The final episode, “At Last”, is set even further in time, at Eleanor’s funeral. The funeral is probably the most fitting setting for the finale, with Patrick trying to gather all the thoughts and memories of his mother, only to end up with a question mark in his speech. We once again have a flashback, to the scene where Patrick tells his mother about his father. The whole show builds up to this point, and probably the most gut wrenching two seconds after which Eleanor shrugs away Patrick by replying “Me too” (when he tells her his father raped him). Even though it might feel anti-climatic, it definitely isn’t. As Eleanor brings the attention back to herself, the rage which was filled inside Patrick is now inside us, the viewers, and funnily enough, no more inside Patrick. Cutting back to the funeral scene, Patrick breaks down and walks out. There are intermittent scenes with Patrick in a psychiatric ward, scornful at first, later helped by the treatment. He has consolidated with his parents’ behaviour, realising that only the damaged can cause the damage. That message of love is what we’re left with as Patrick faces the fact that the last of his parents’ circle is gone. Patrick is faced with a choice in the end, where he has to chose to call the waitress he met at the funeral or have dinner with his family. “I’ve decided I’m bored of ghosts and want to see people instead,” he says on the phone, before we return for one last time to the house in France and the abusive dad. The last scene is an unclear conversation between Patrick and his dad. “It’s wrong, you’re wrong,” he asserts to his terrifying father. “Nobody should do that to anybody else.” It’s unclear whether the young Patrick really said this or it was just a figment of his imagination. Either ways, it doesn’t matter. What matters was Patrick finally triumphed the moment.

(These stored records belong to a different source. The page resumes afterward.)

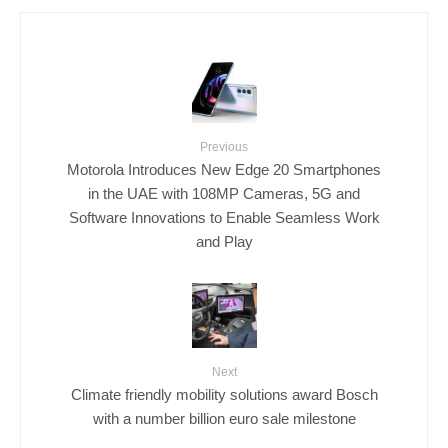
Previous
Motorola Introduces New Edge 20 Smartphones
in the UAE with 108MP Cameras, 5G and
Software Innovations to Enable Seamless Work
and Play
Next
Climate friendly mobility solutions award Bosch
with a number billion euro sale milestone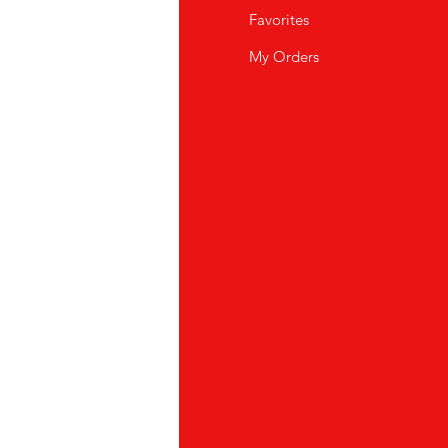
Q
Favorites
wsletter
My Orders
out Us
stomer Support
cations
yalty Program
ipping & Returns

The premise of Patrick Melrose is almost like an extended sequence from the back half of The Wolf of Wall Street — think Leo barely able to make it to his car — as Cumberbatch’s character numbs everything approaching reality and nearly gets himself killed in about a hundred ways. The perfectly lucid descriptions of chaotic mental states, the murky psychology of Patrick is captured by Benedict Cumberbatch in what I can say, the best way possible. He compellingly froths, hops, and slithers with junk sickness, giggles with mania and writhes in revulsion. There’s always a feeling of “why should I care” all throughout the show. But Cumberbatch kept me engaged. It’s a one-man show for me, and he was entirely up to the twisted challenge, reminding you how really good he can be when given tricky material. He realizes that Patrick is more than just an obnoxious prick, finding the shades of clear trauma under the character, especially as he gets closer and closer to rock bottom.

Coming to the rest of the work, the dialogue is sharp and tight, keeping it a very intelligent adaption. There are other fine performances — Sebastian Maltz, very haunting as young Patrick; Hugo Weaving as his monster father; Jennifer Jason Leigh as his wasted, spaced out mother. The taking is very captivating — from the slow quaalude hits to the sudden jerky camera movements as Patrick rushes to the loo. All in all, it is an immersive experience — not just watching Patrick, but being him as well.